The researchers offer as a possibility that chocolate (especially flavonoid rich, darker varieties) could improve insulin sensitivity and cortisol production, which both can have a beneficial long-term effect on weight maintenance.
They add that while chocolate consumption has traditionally been linked with “sweets, having an abundance of calories in the absence of significant nutrients, and is therefore considered an unhealthy food,” recent reports suggest that chocolate consumption in adults is associated with a lower risk of cardiometabolic disorders due the following physiological actions:
- Anti-inflammatory effects
- Endothelial relaxant (nitric oxide enhancer)
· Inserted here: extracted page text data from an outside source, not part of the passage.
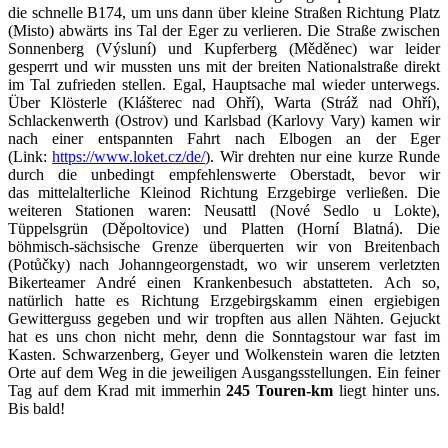
die schnelle B174, um uns dann über kleine Straßen Richtung Platz
(Misto) abwärts ins Tal der Eger zu verlieren. Die Straße zwischen
Sonnenberg (Výsluní) und Kupferberg (Měděnec) war leider
gesperrt und wir mussten uns mit der breiten Nationalstraße direkt
im Tal zufrieden stellen. Egal, Hauptsache mal wieder unterwegs.
Über Klösterle (Klášterec nad Ohří), Warta (Stráž nad Ohří),
Schlackenwerth (Ostrov) und Karlsbad (Karlovy Vary) kamen wir
nach einer entspannten Fahrt nach Elbogen an der Eger
(Link:
https://www.loket.cz/de/
). Wir drehten nur eine kurze Runde
durch die unbedingt empfehlenswerte Oberstadt, bevor wir
das mittelalterliche Kleinod Richtung Erzgebirge verließen. Die
weiteren Stationen waren: Neusattl (Nové Sedlo u Lokte),
Tüppelsgrün (Děpoltovice) und Platten (Horní Blatná). Die
böhmisch-sächsische Grenze überquerten wir von Breitenbach
(Potůčky) nach Johanngeorgenstadt, wo wir unserem verletzten
Bikerteamer André einen Krankenbesuch abstatteten. Ach so,
natürlich hatte es Richtung Erzgebirgskamm einen ergiebigen
Gewitterguss gegeben und wir tropften aus allen Nähten. Gejuckt
hat es uns chon nicht mehr, denn die Sonntagstour war fast im
Kasten. Schwarzenberg, Geyer und Wolkenstein waren die letzten
Orte auf dem Weg in die jeweiligen Ausgangsstellungen. Ein feiner
Tag auf dem Krad mit immerhin
245 Touren-km
liegt hinter uns.
Bis bald!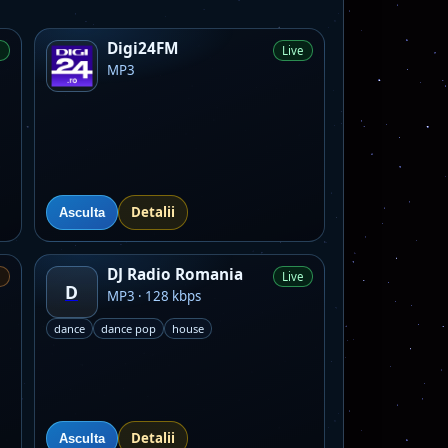
Digi24FM
e
Live
MP3
Detalii
Asculta
DJ Radio Romania
e
Live
D
MP3 · 128 kbps
dance
dance pop
house
Detalii
Asculta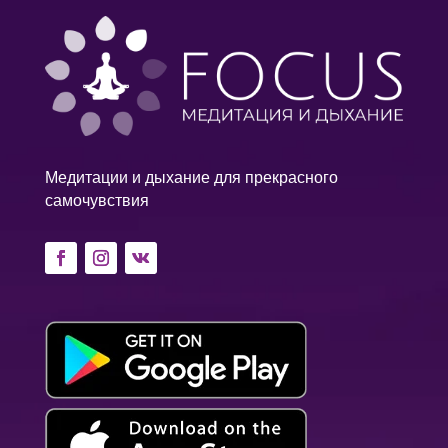
Медитации и дыхание для прекрасного
самочувствия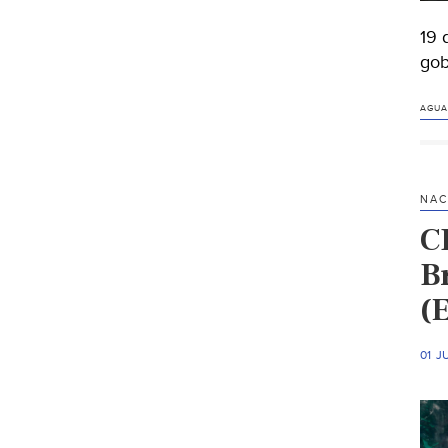
19 
gob
AGUA
NAC
C
B
(E
01 J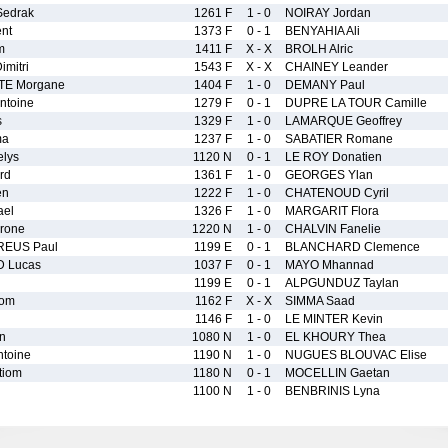
edrak
1261 F
1 - 0
NOIRAY Jordan
nt
1373 F
0 - 1
BENYAHIA Ali
m
1411 F
X - X
BROLH Alric
mitri
1543 F
X - X
CHAINEY Leander
TE Morgane
1404 F
1 - 0
DEMANY Paul
ntoine
1279 F
0 - 1
DUPRE LA TOUR Camille
s
1329 F
1 - 0
LAMARQUE Geoffrey
ma
1237 F
1 - 0
SABATIER Romane
lys
1120 N
0 - 1
LE ROY Donatien
rd
1361 F
1 - 0
GEORGES Ylan
en
1222 F
1 - 0
CHATENOUD Cyril
el
1326 F
1 - 0
MARGARIT Flora
rone
1220 N
1 - 0
CHALVIN Fanelie
REUS Paul
1199 E
0 - 1
BLANCHARD Clemence
 Lucas
1037 F
0 - 1
MAYO Mhannad
1199 E
0 - 1
ALPGUNDUZ Taylan
Tom
1162 F
X - X
SIMMA Saad
1146 F
1 - 0
LE MINTER Kevin
n
1080 N
1 - 0
EL KHOURY Thea
toine
1190 N
1 - 0
NUGUES BLOUVAC Elise
tiom
1180 N
0 - 1
MOCELLIN Gaetan
1100 N
1 - 0
BENBRINIS Lyna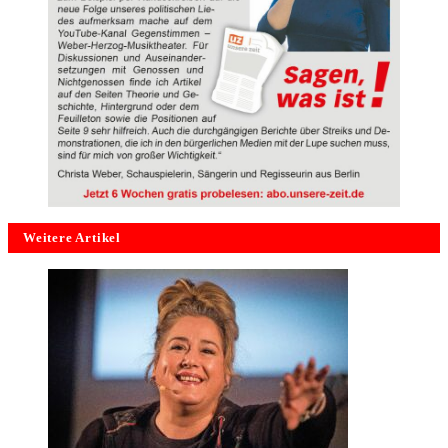
Weitere Artikel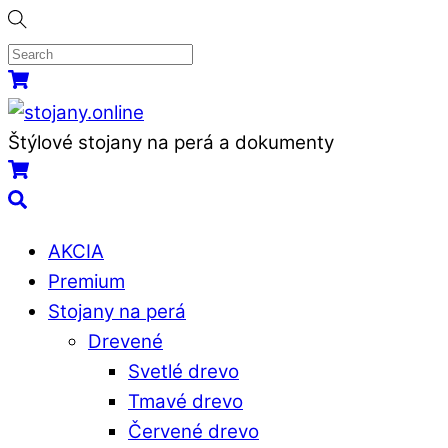
Skip
to
content
Menu
Košík
Štýlové stojany na perá a dokumenty
Košík
Search
AKCIA
Premium
Stojany na perá
Drevené
Svetlé drevo
Tmavé drevo
Červené drevo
Indeed, on the GreenMedInfo.com database, we have been indexing chocolate (and cocoa’s) broad range of potential therapeutic physiological properties. Of the 45 diseases chocolate (or its constituents) have been studied to be of potential value in, cardiovascular disease related health problems are top of the list. You can view thechocolate research database page to learn more.
Given the growing body of research on the value of chocolate, regular chocolate lovers such as myself can continue to enjoy our ‘treat,’ and know that it isn’t just generating a momentary high, but may confer real and lasting health benefits. But what should be emphasized is that there are serious draw-backs to mass market chocolate. If it is not organically produced, fair-trade and as dark and unprocessed (raw is best) as is feasible, it won’t be as good for you physically or spiritually. And remember that many seemingly artisan and/or organically-sourced brands such as Dagoba and Green & Black are now owned by multinational corporations whose overall investments are in methods of production that may run counter to the organic and non-GMO movements. So, do your research and choose wisely.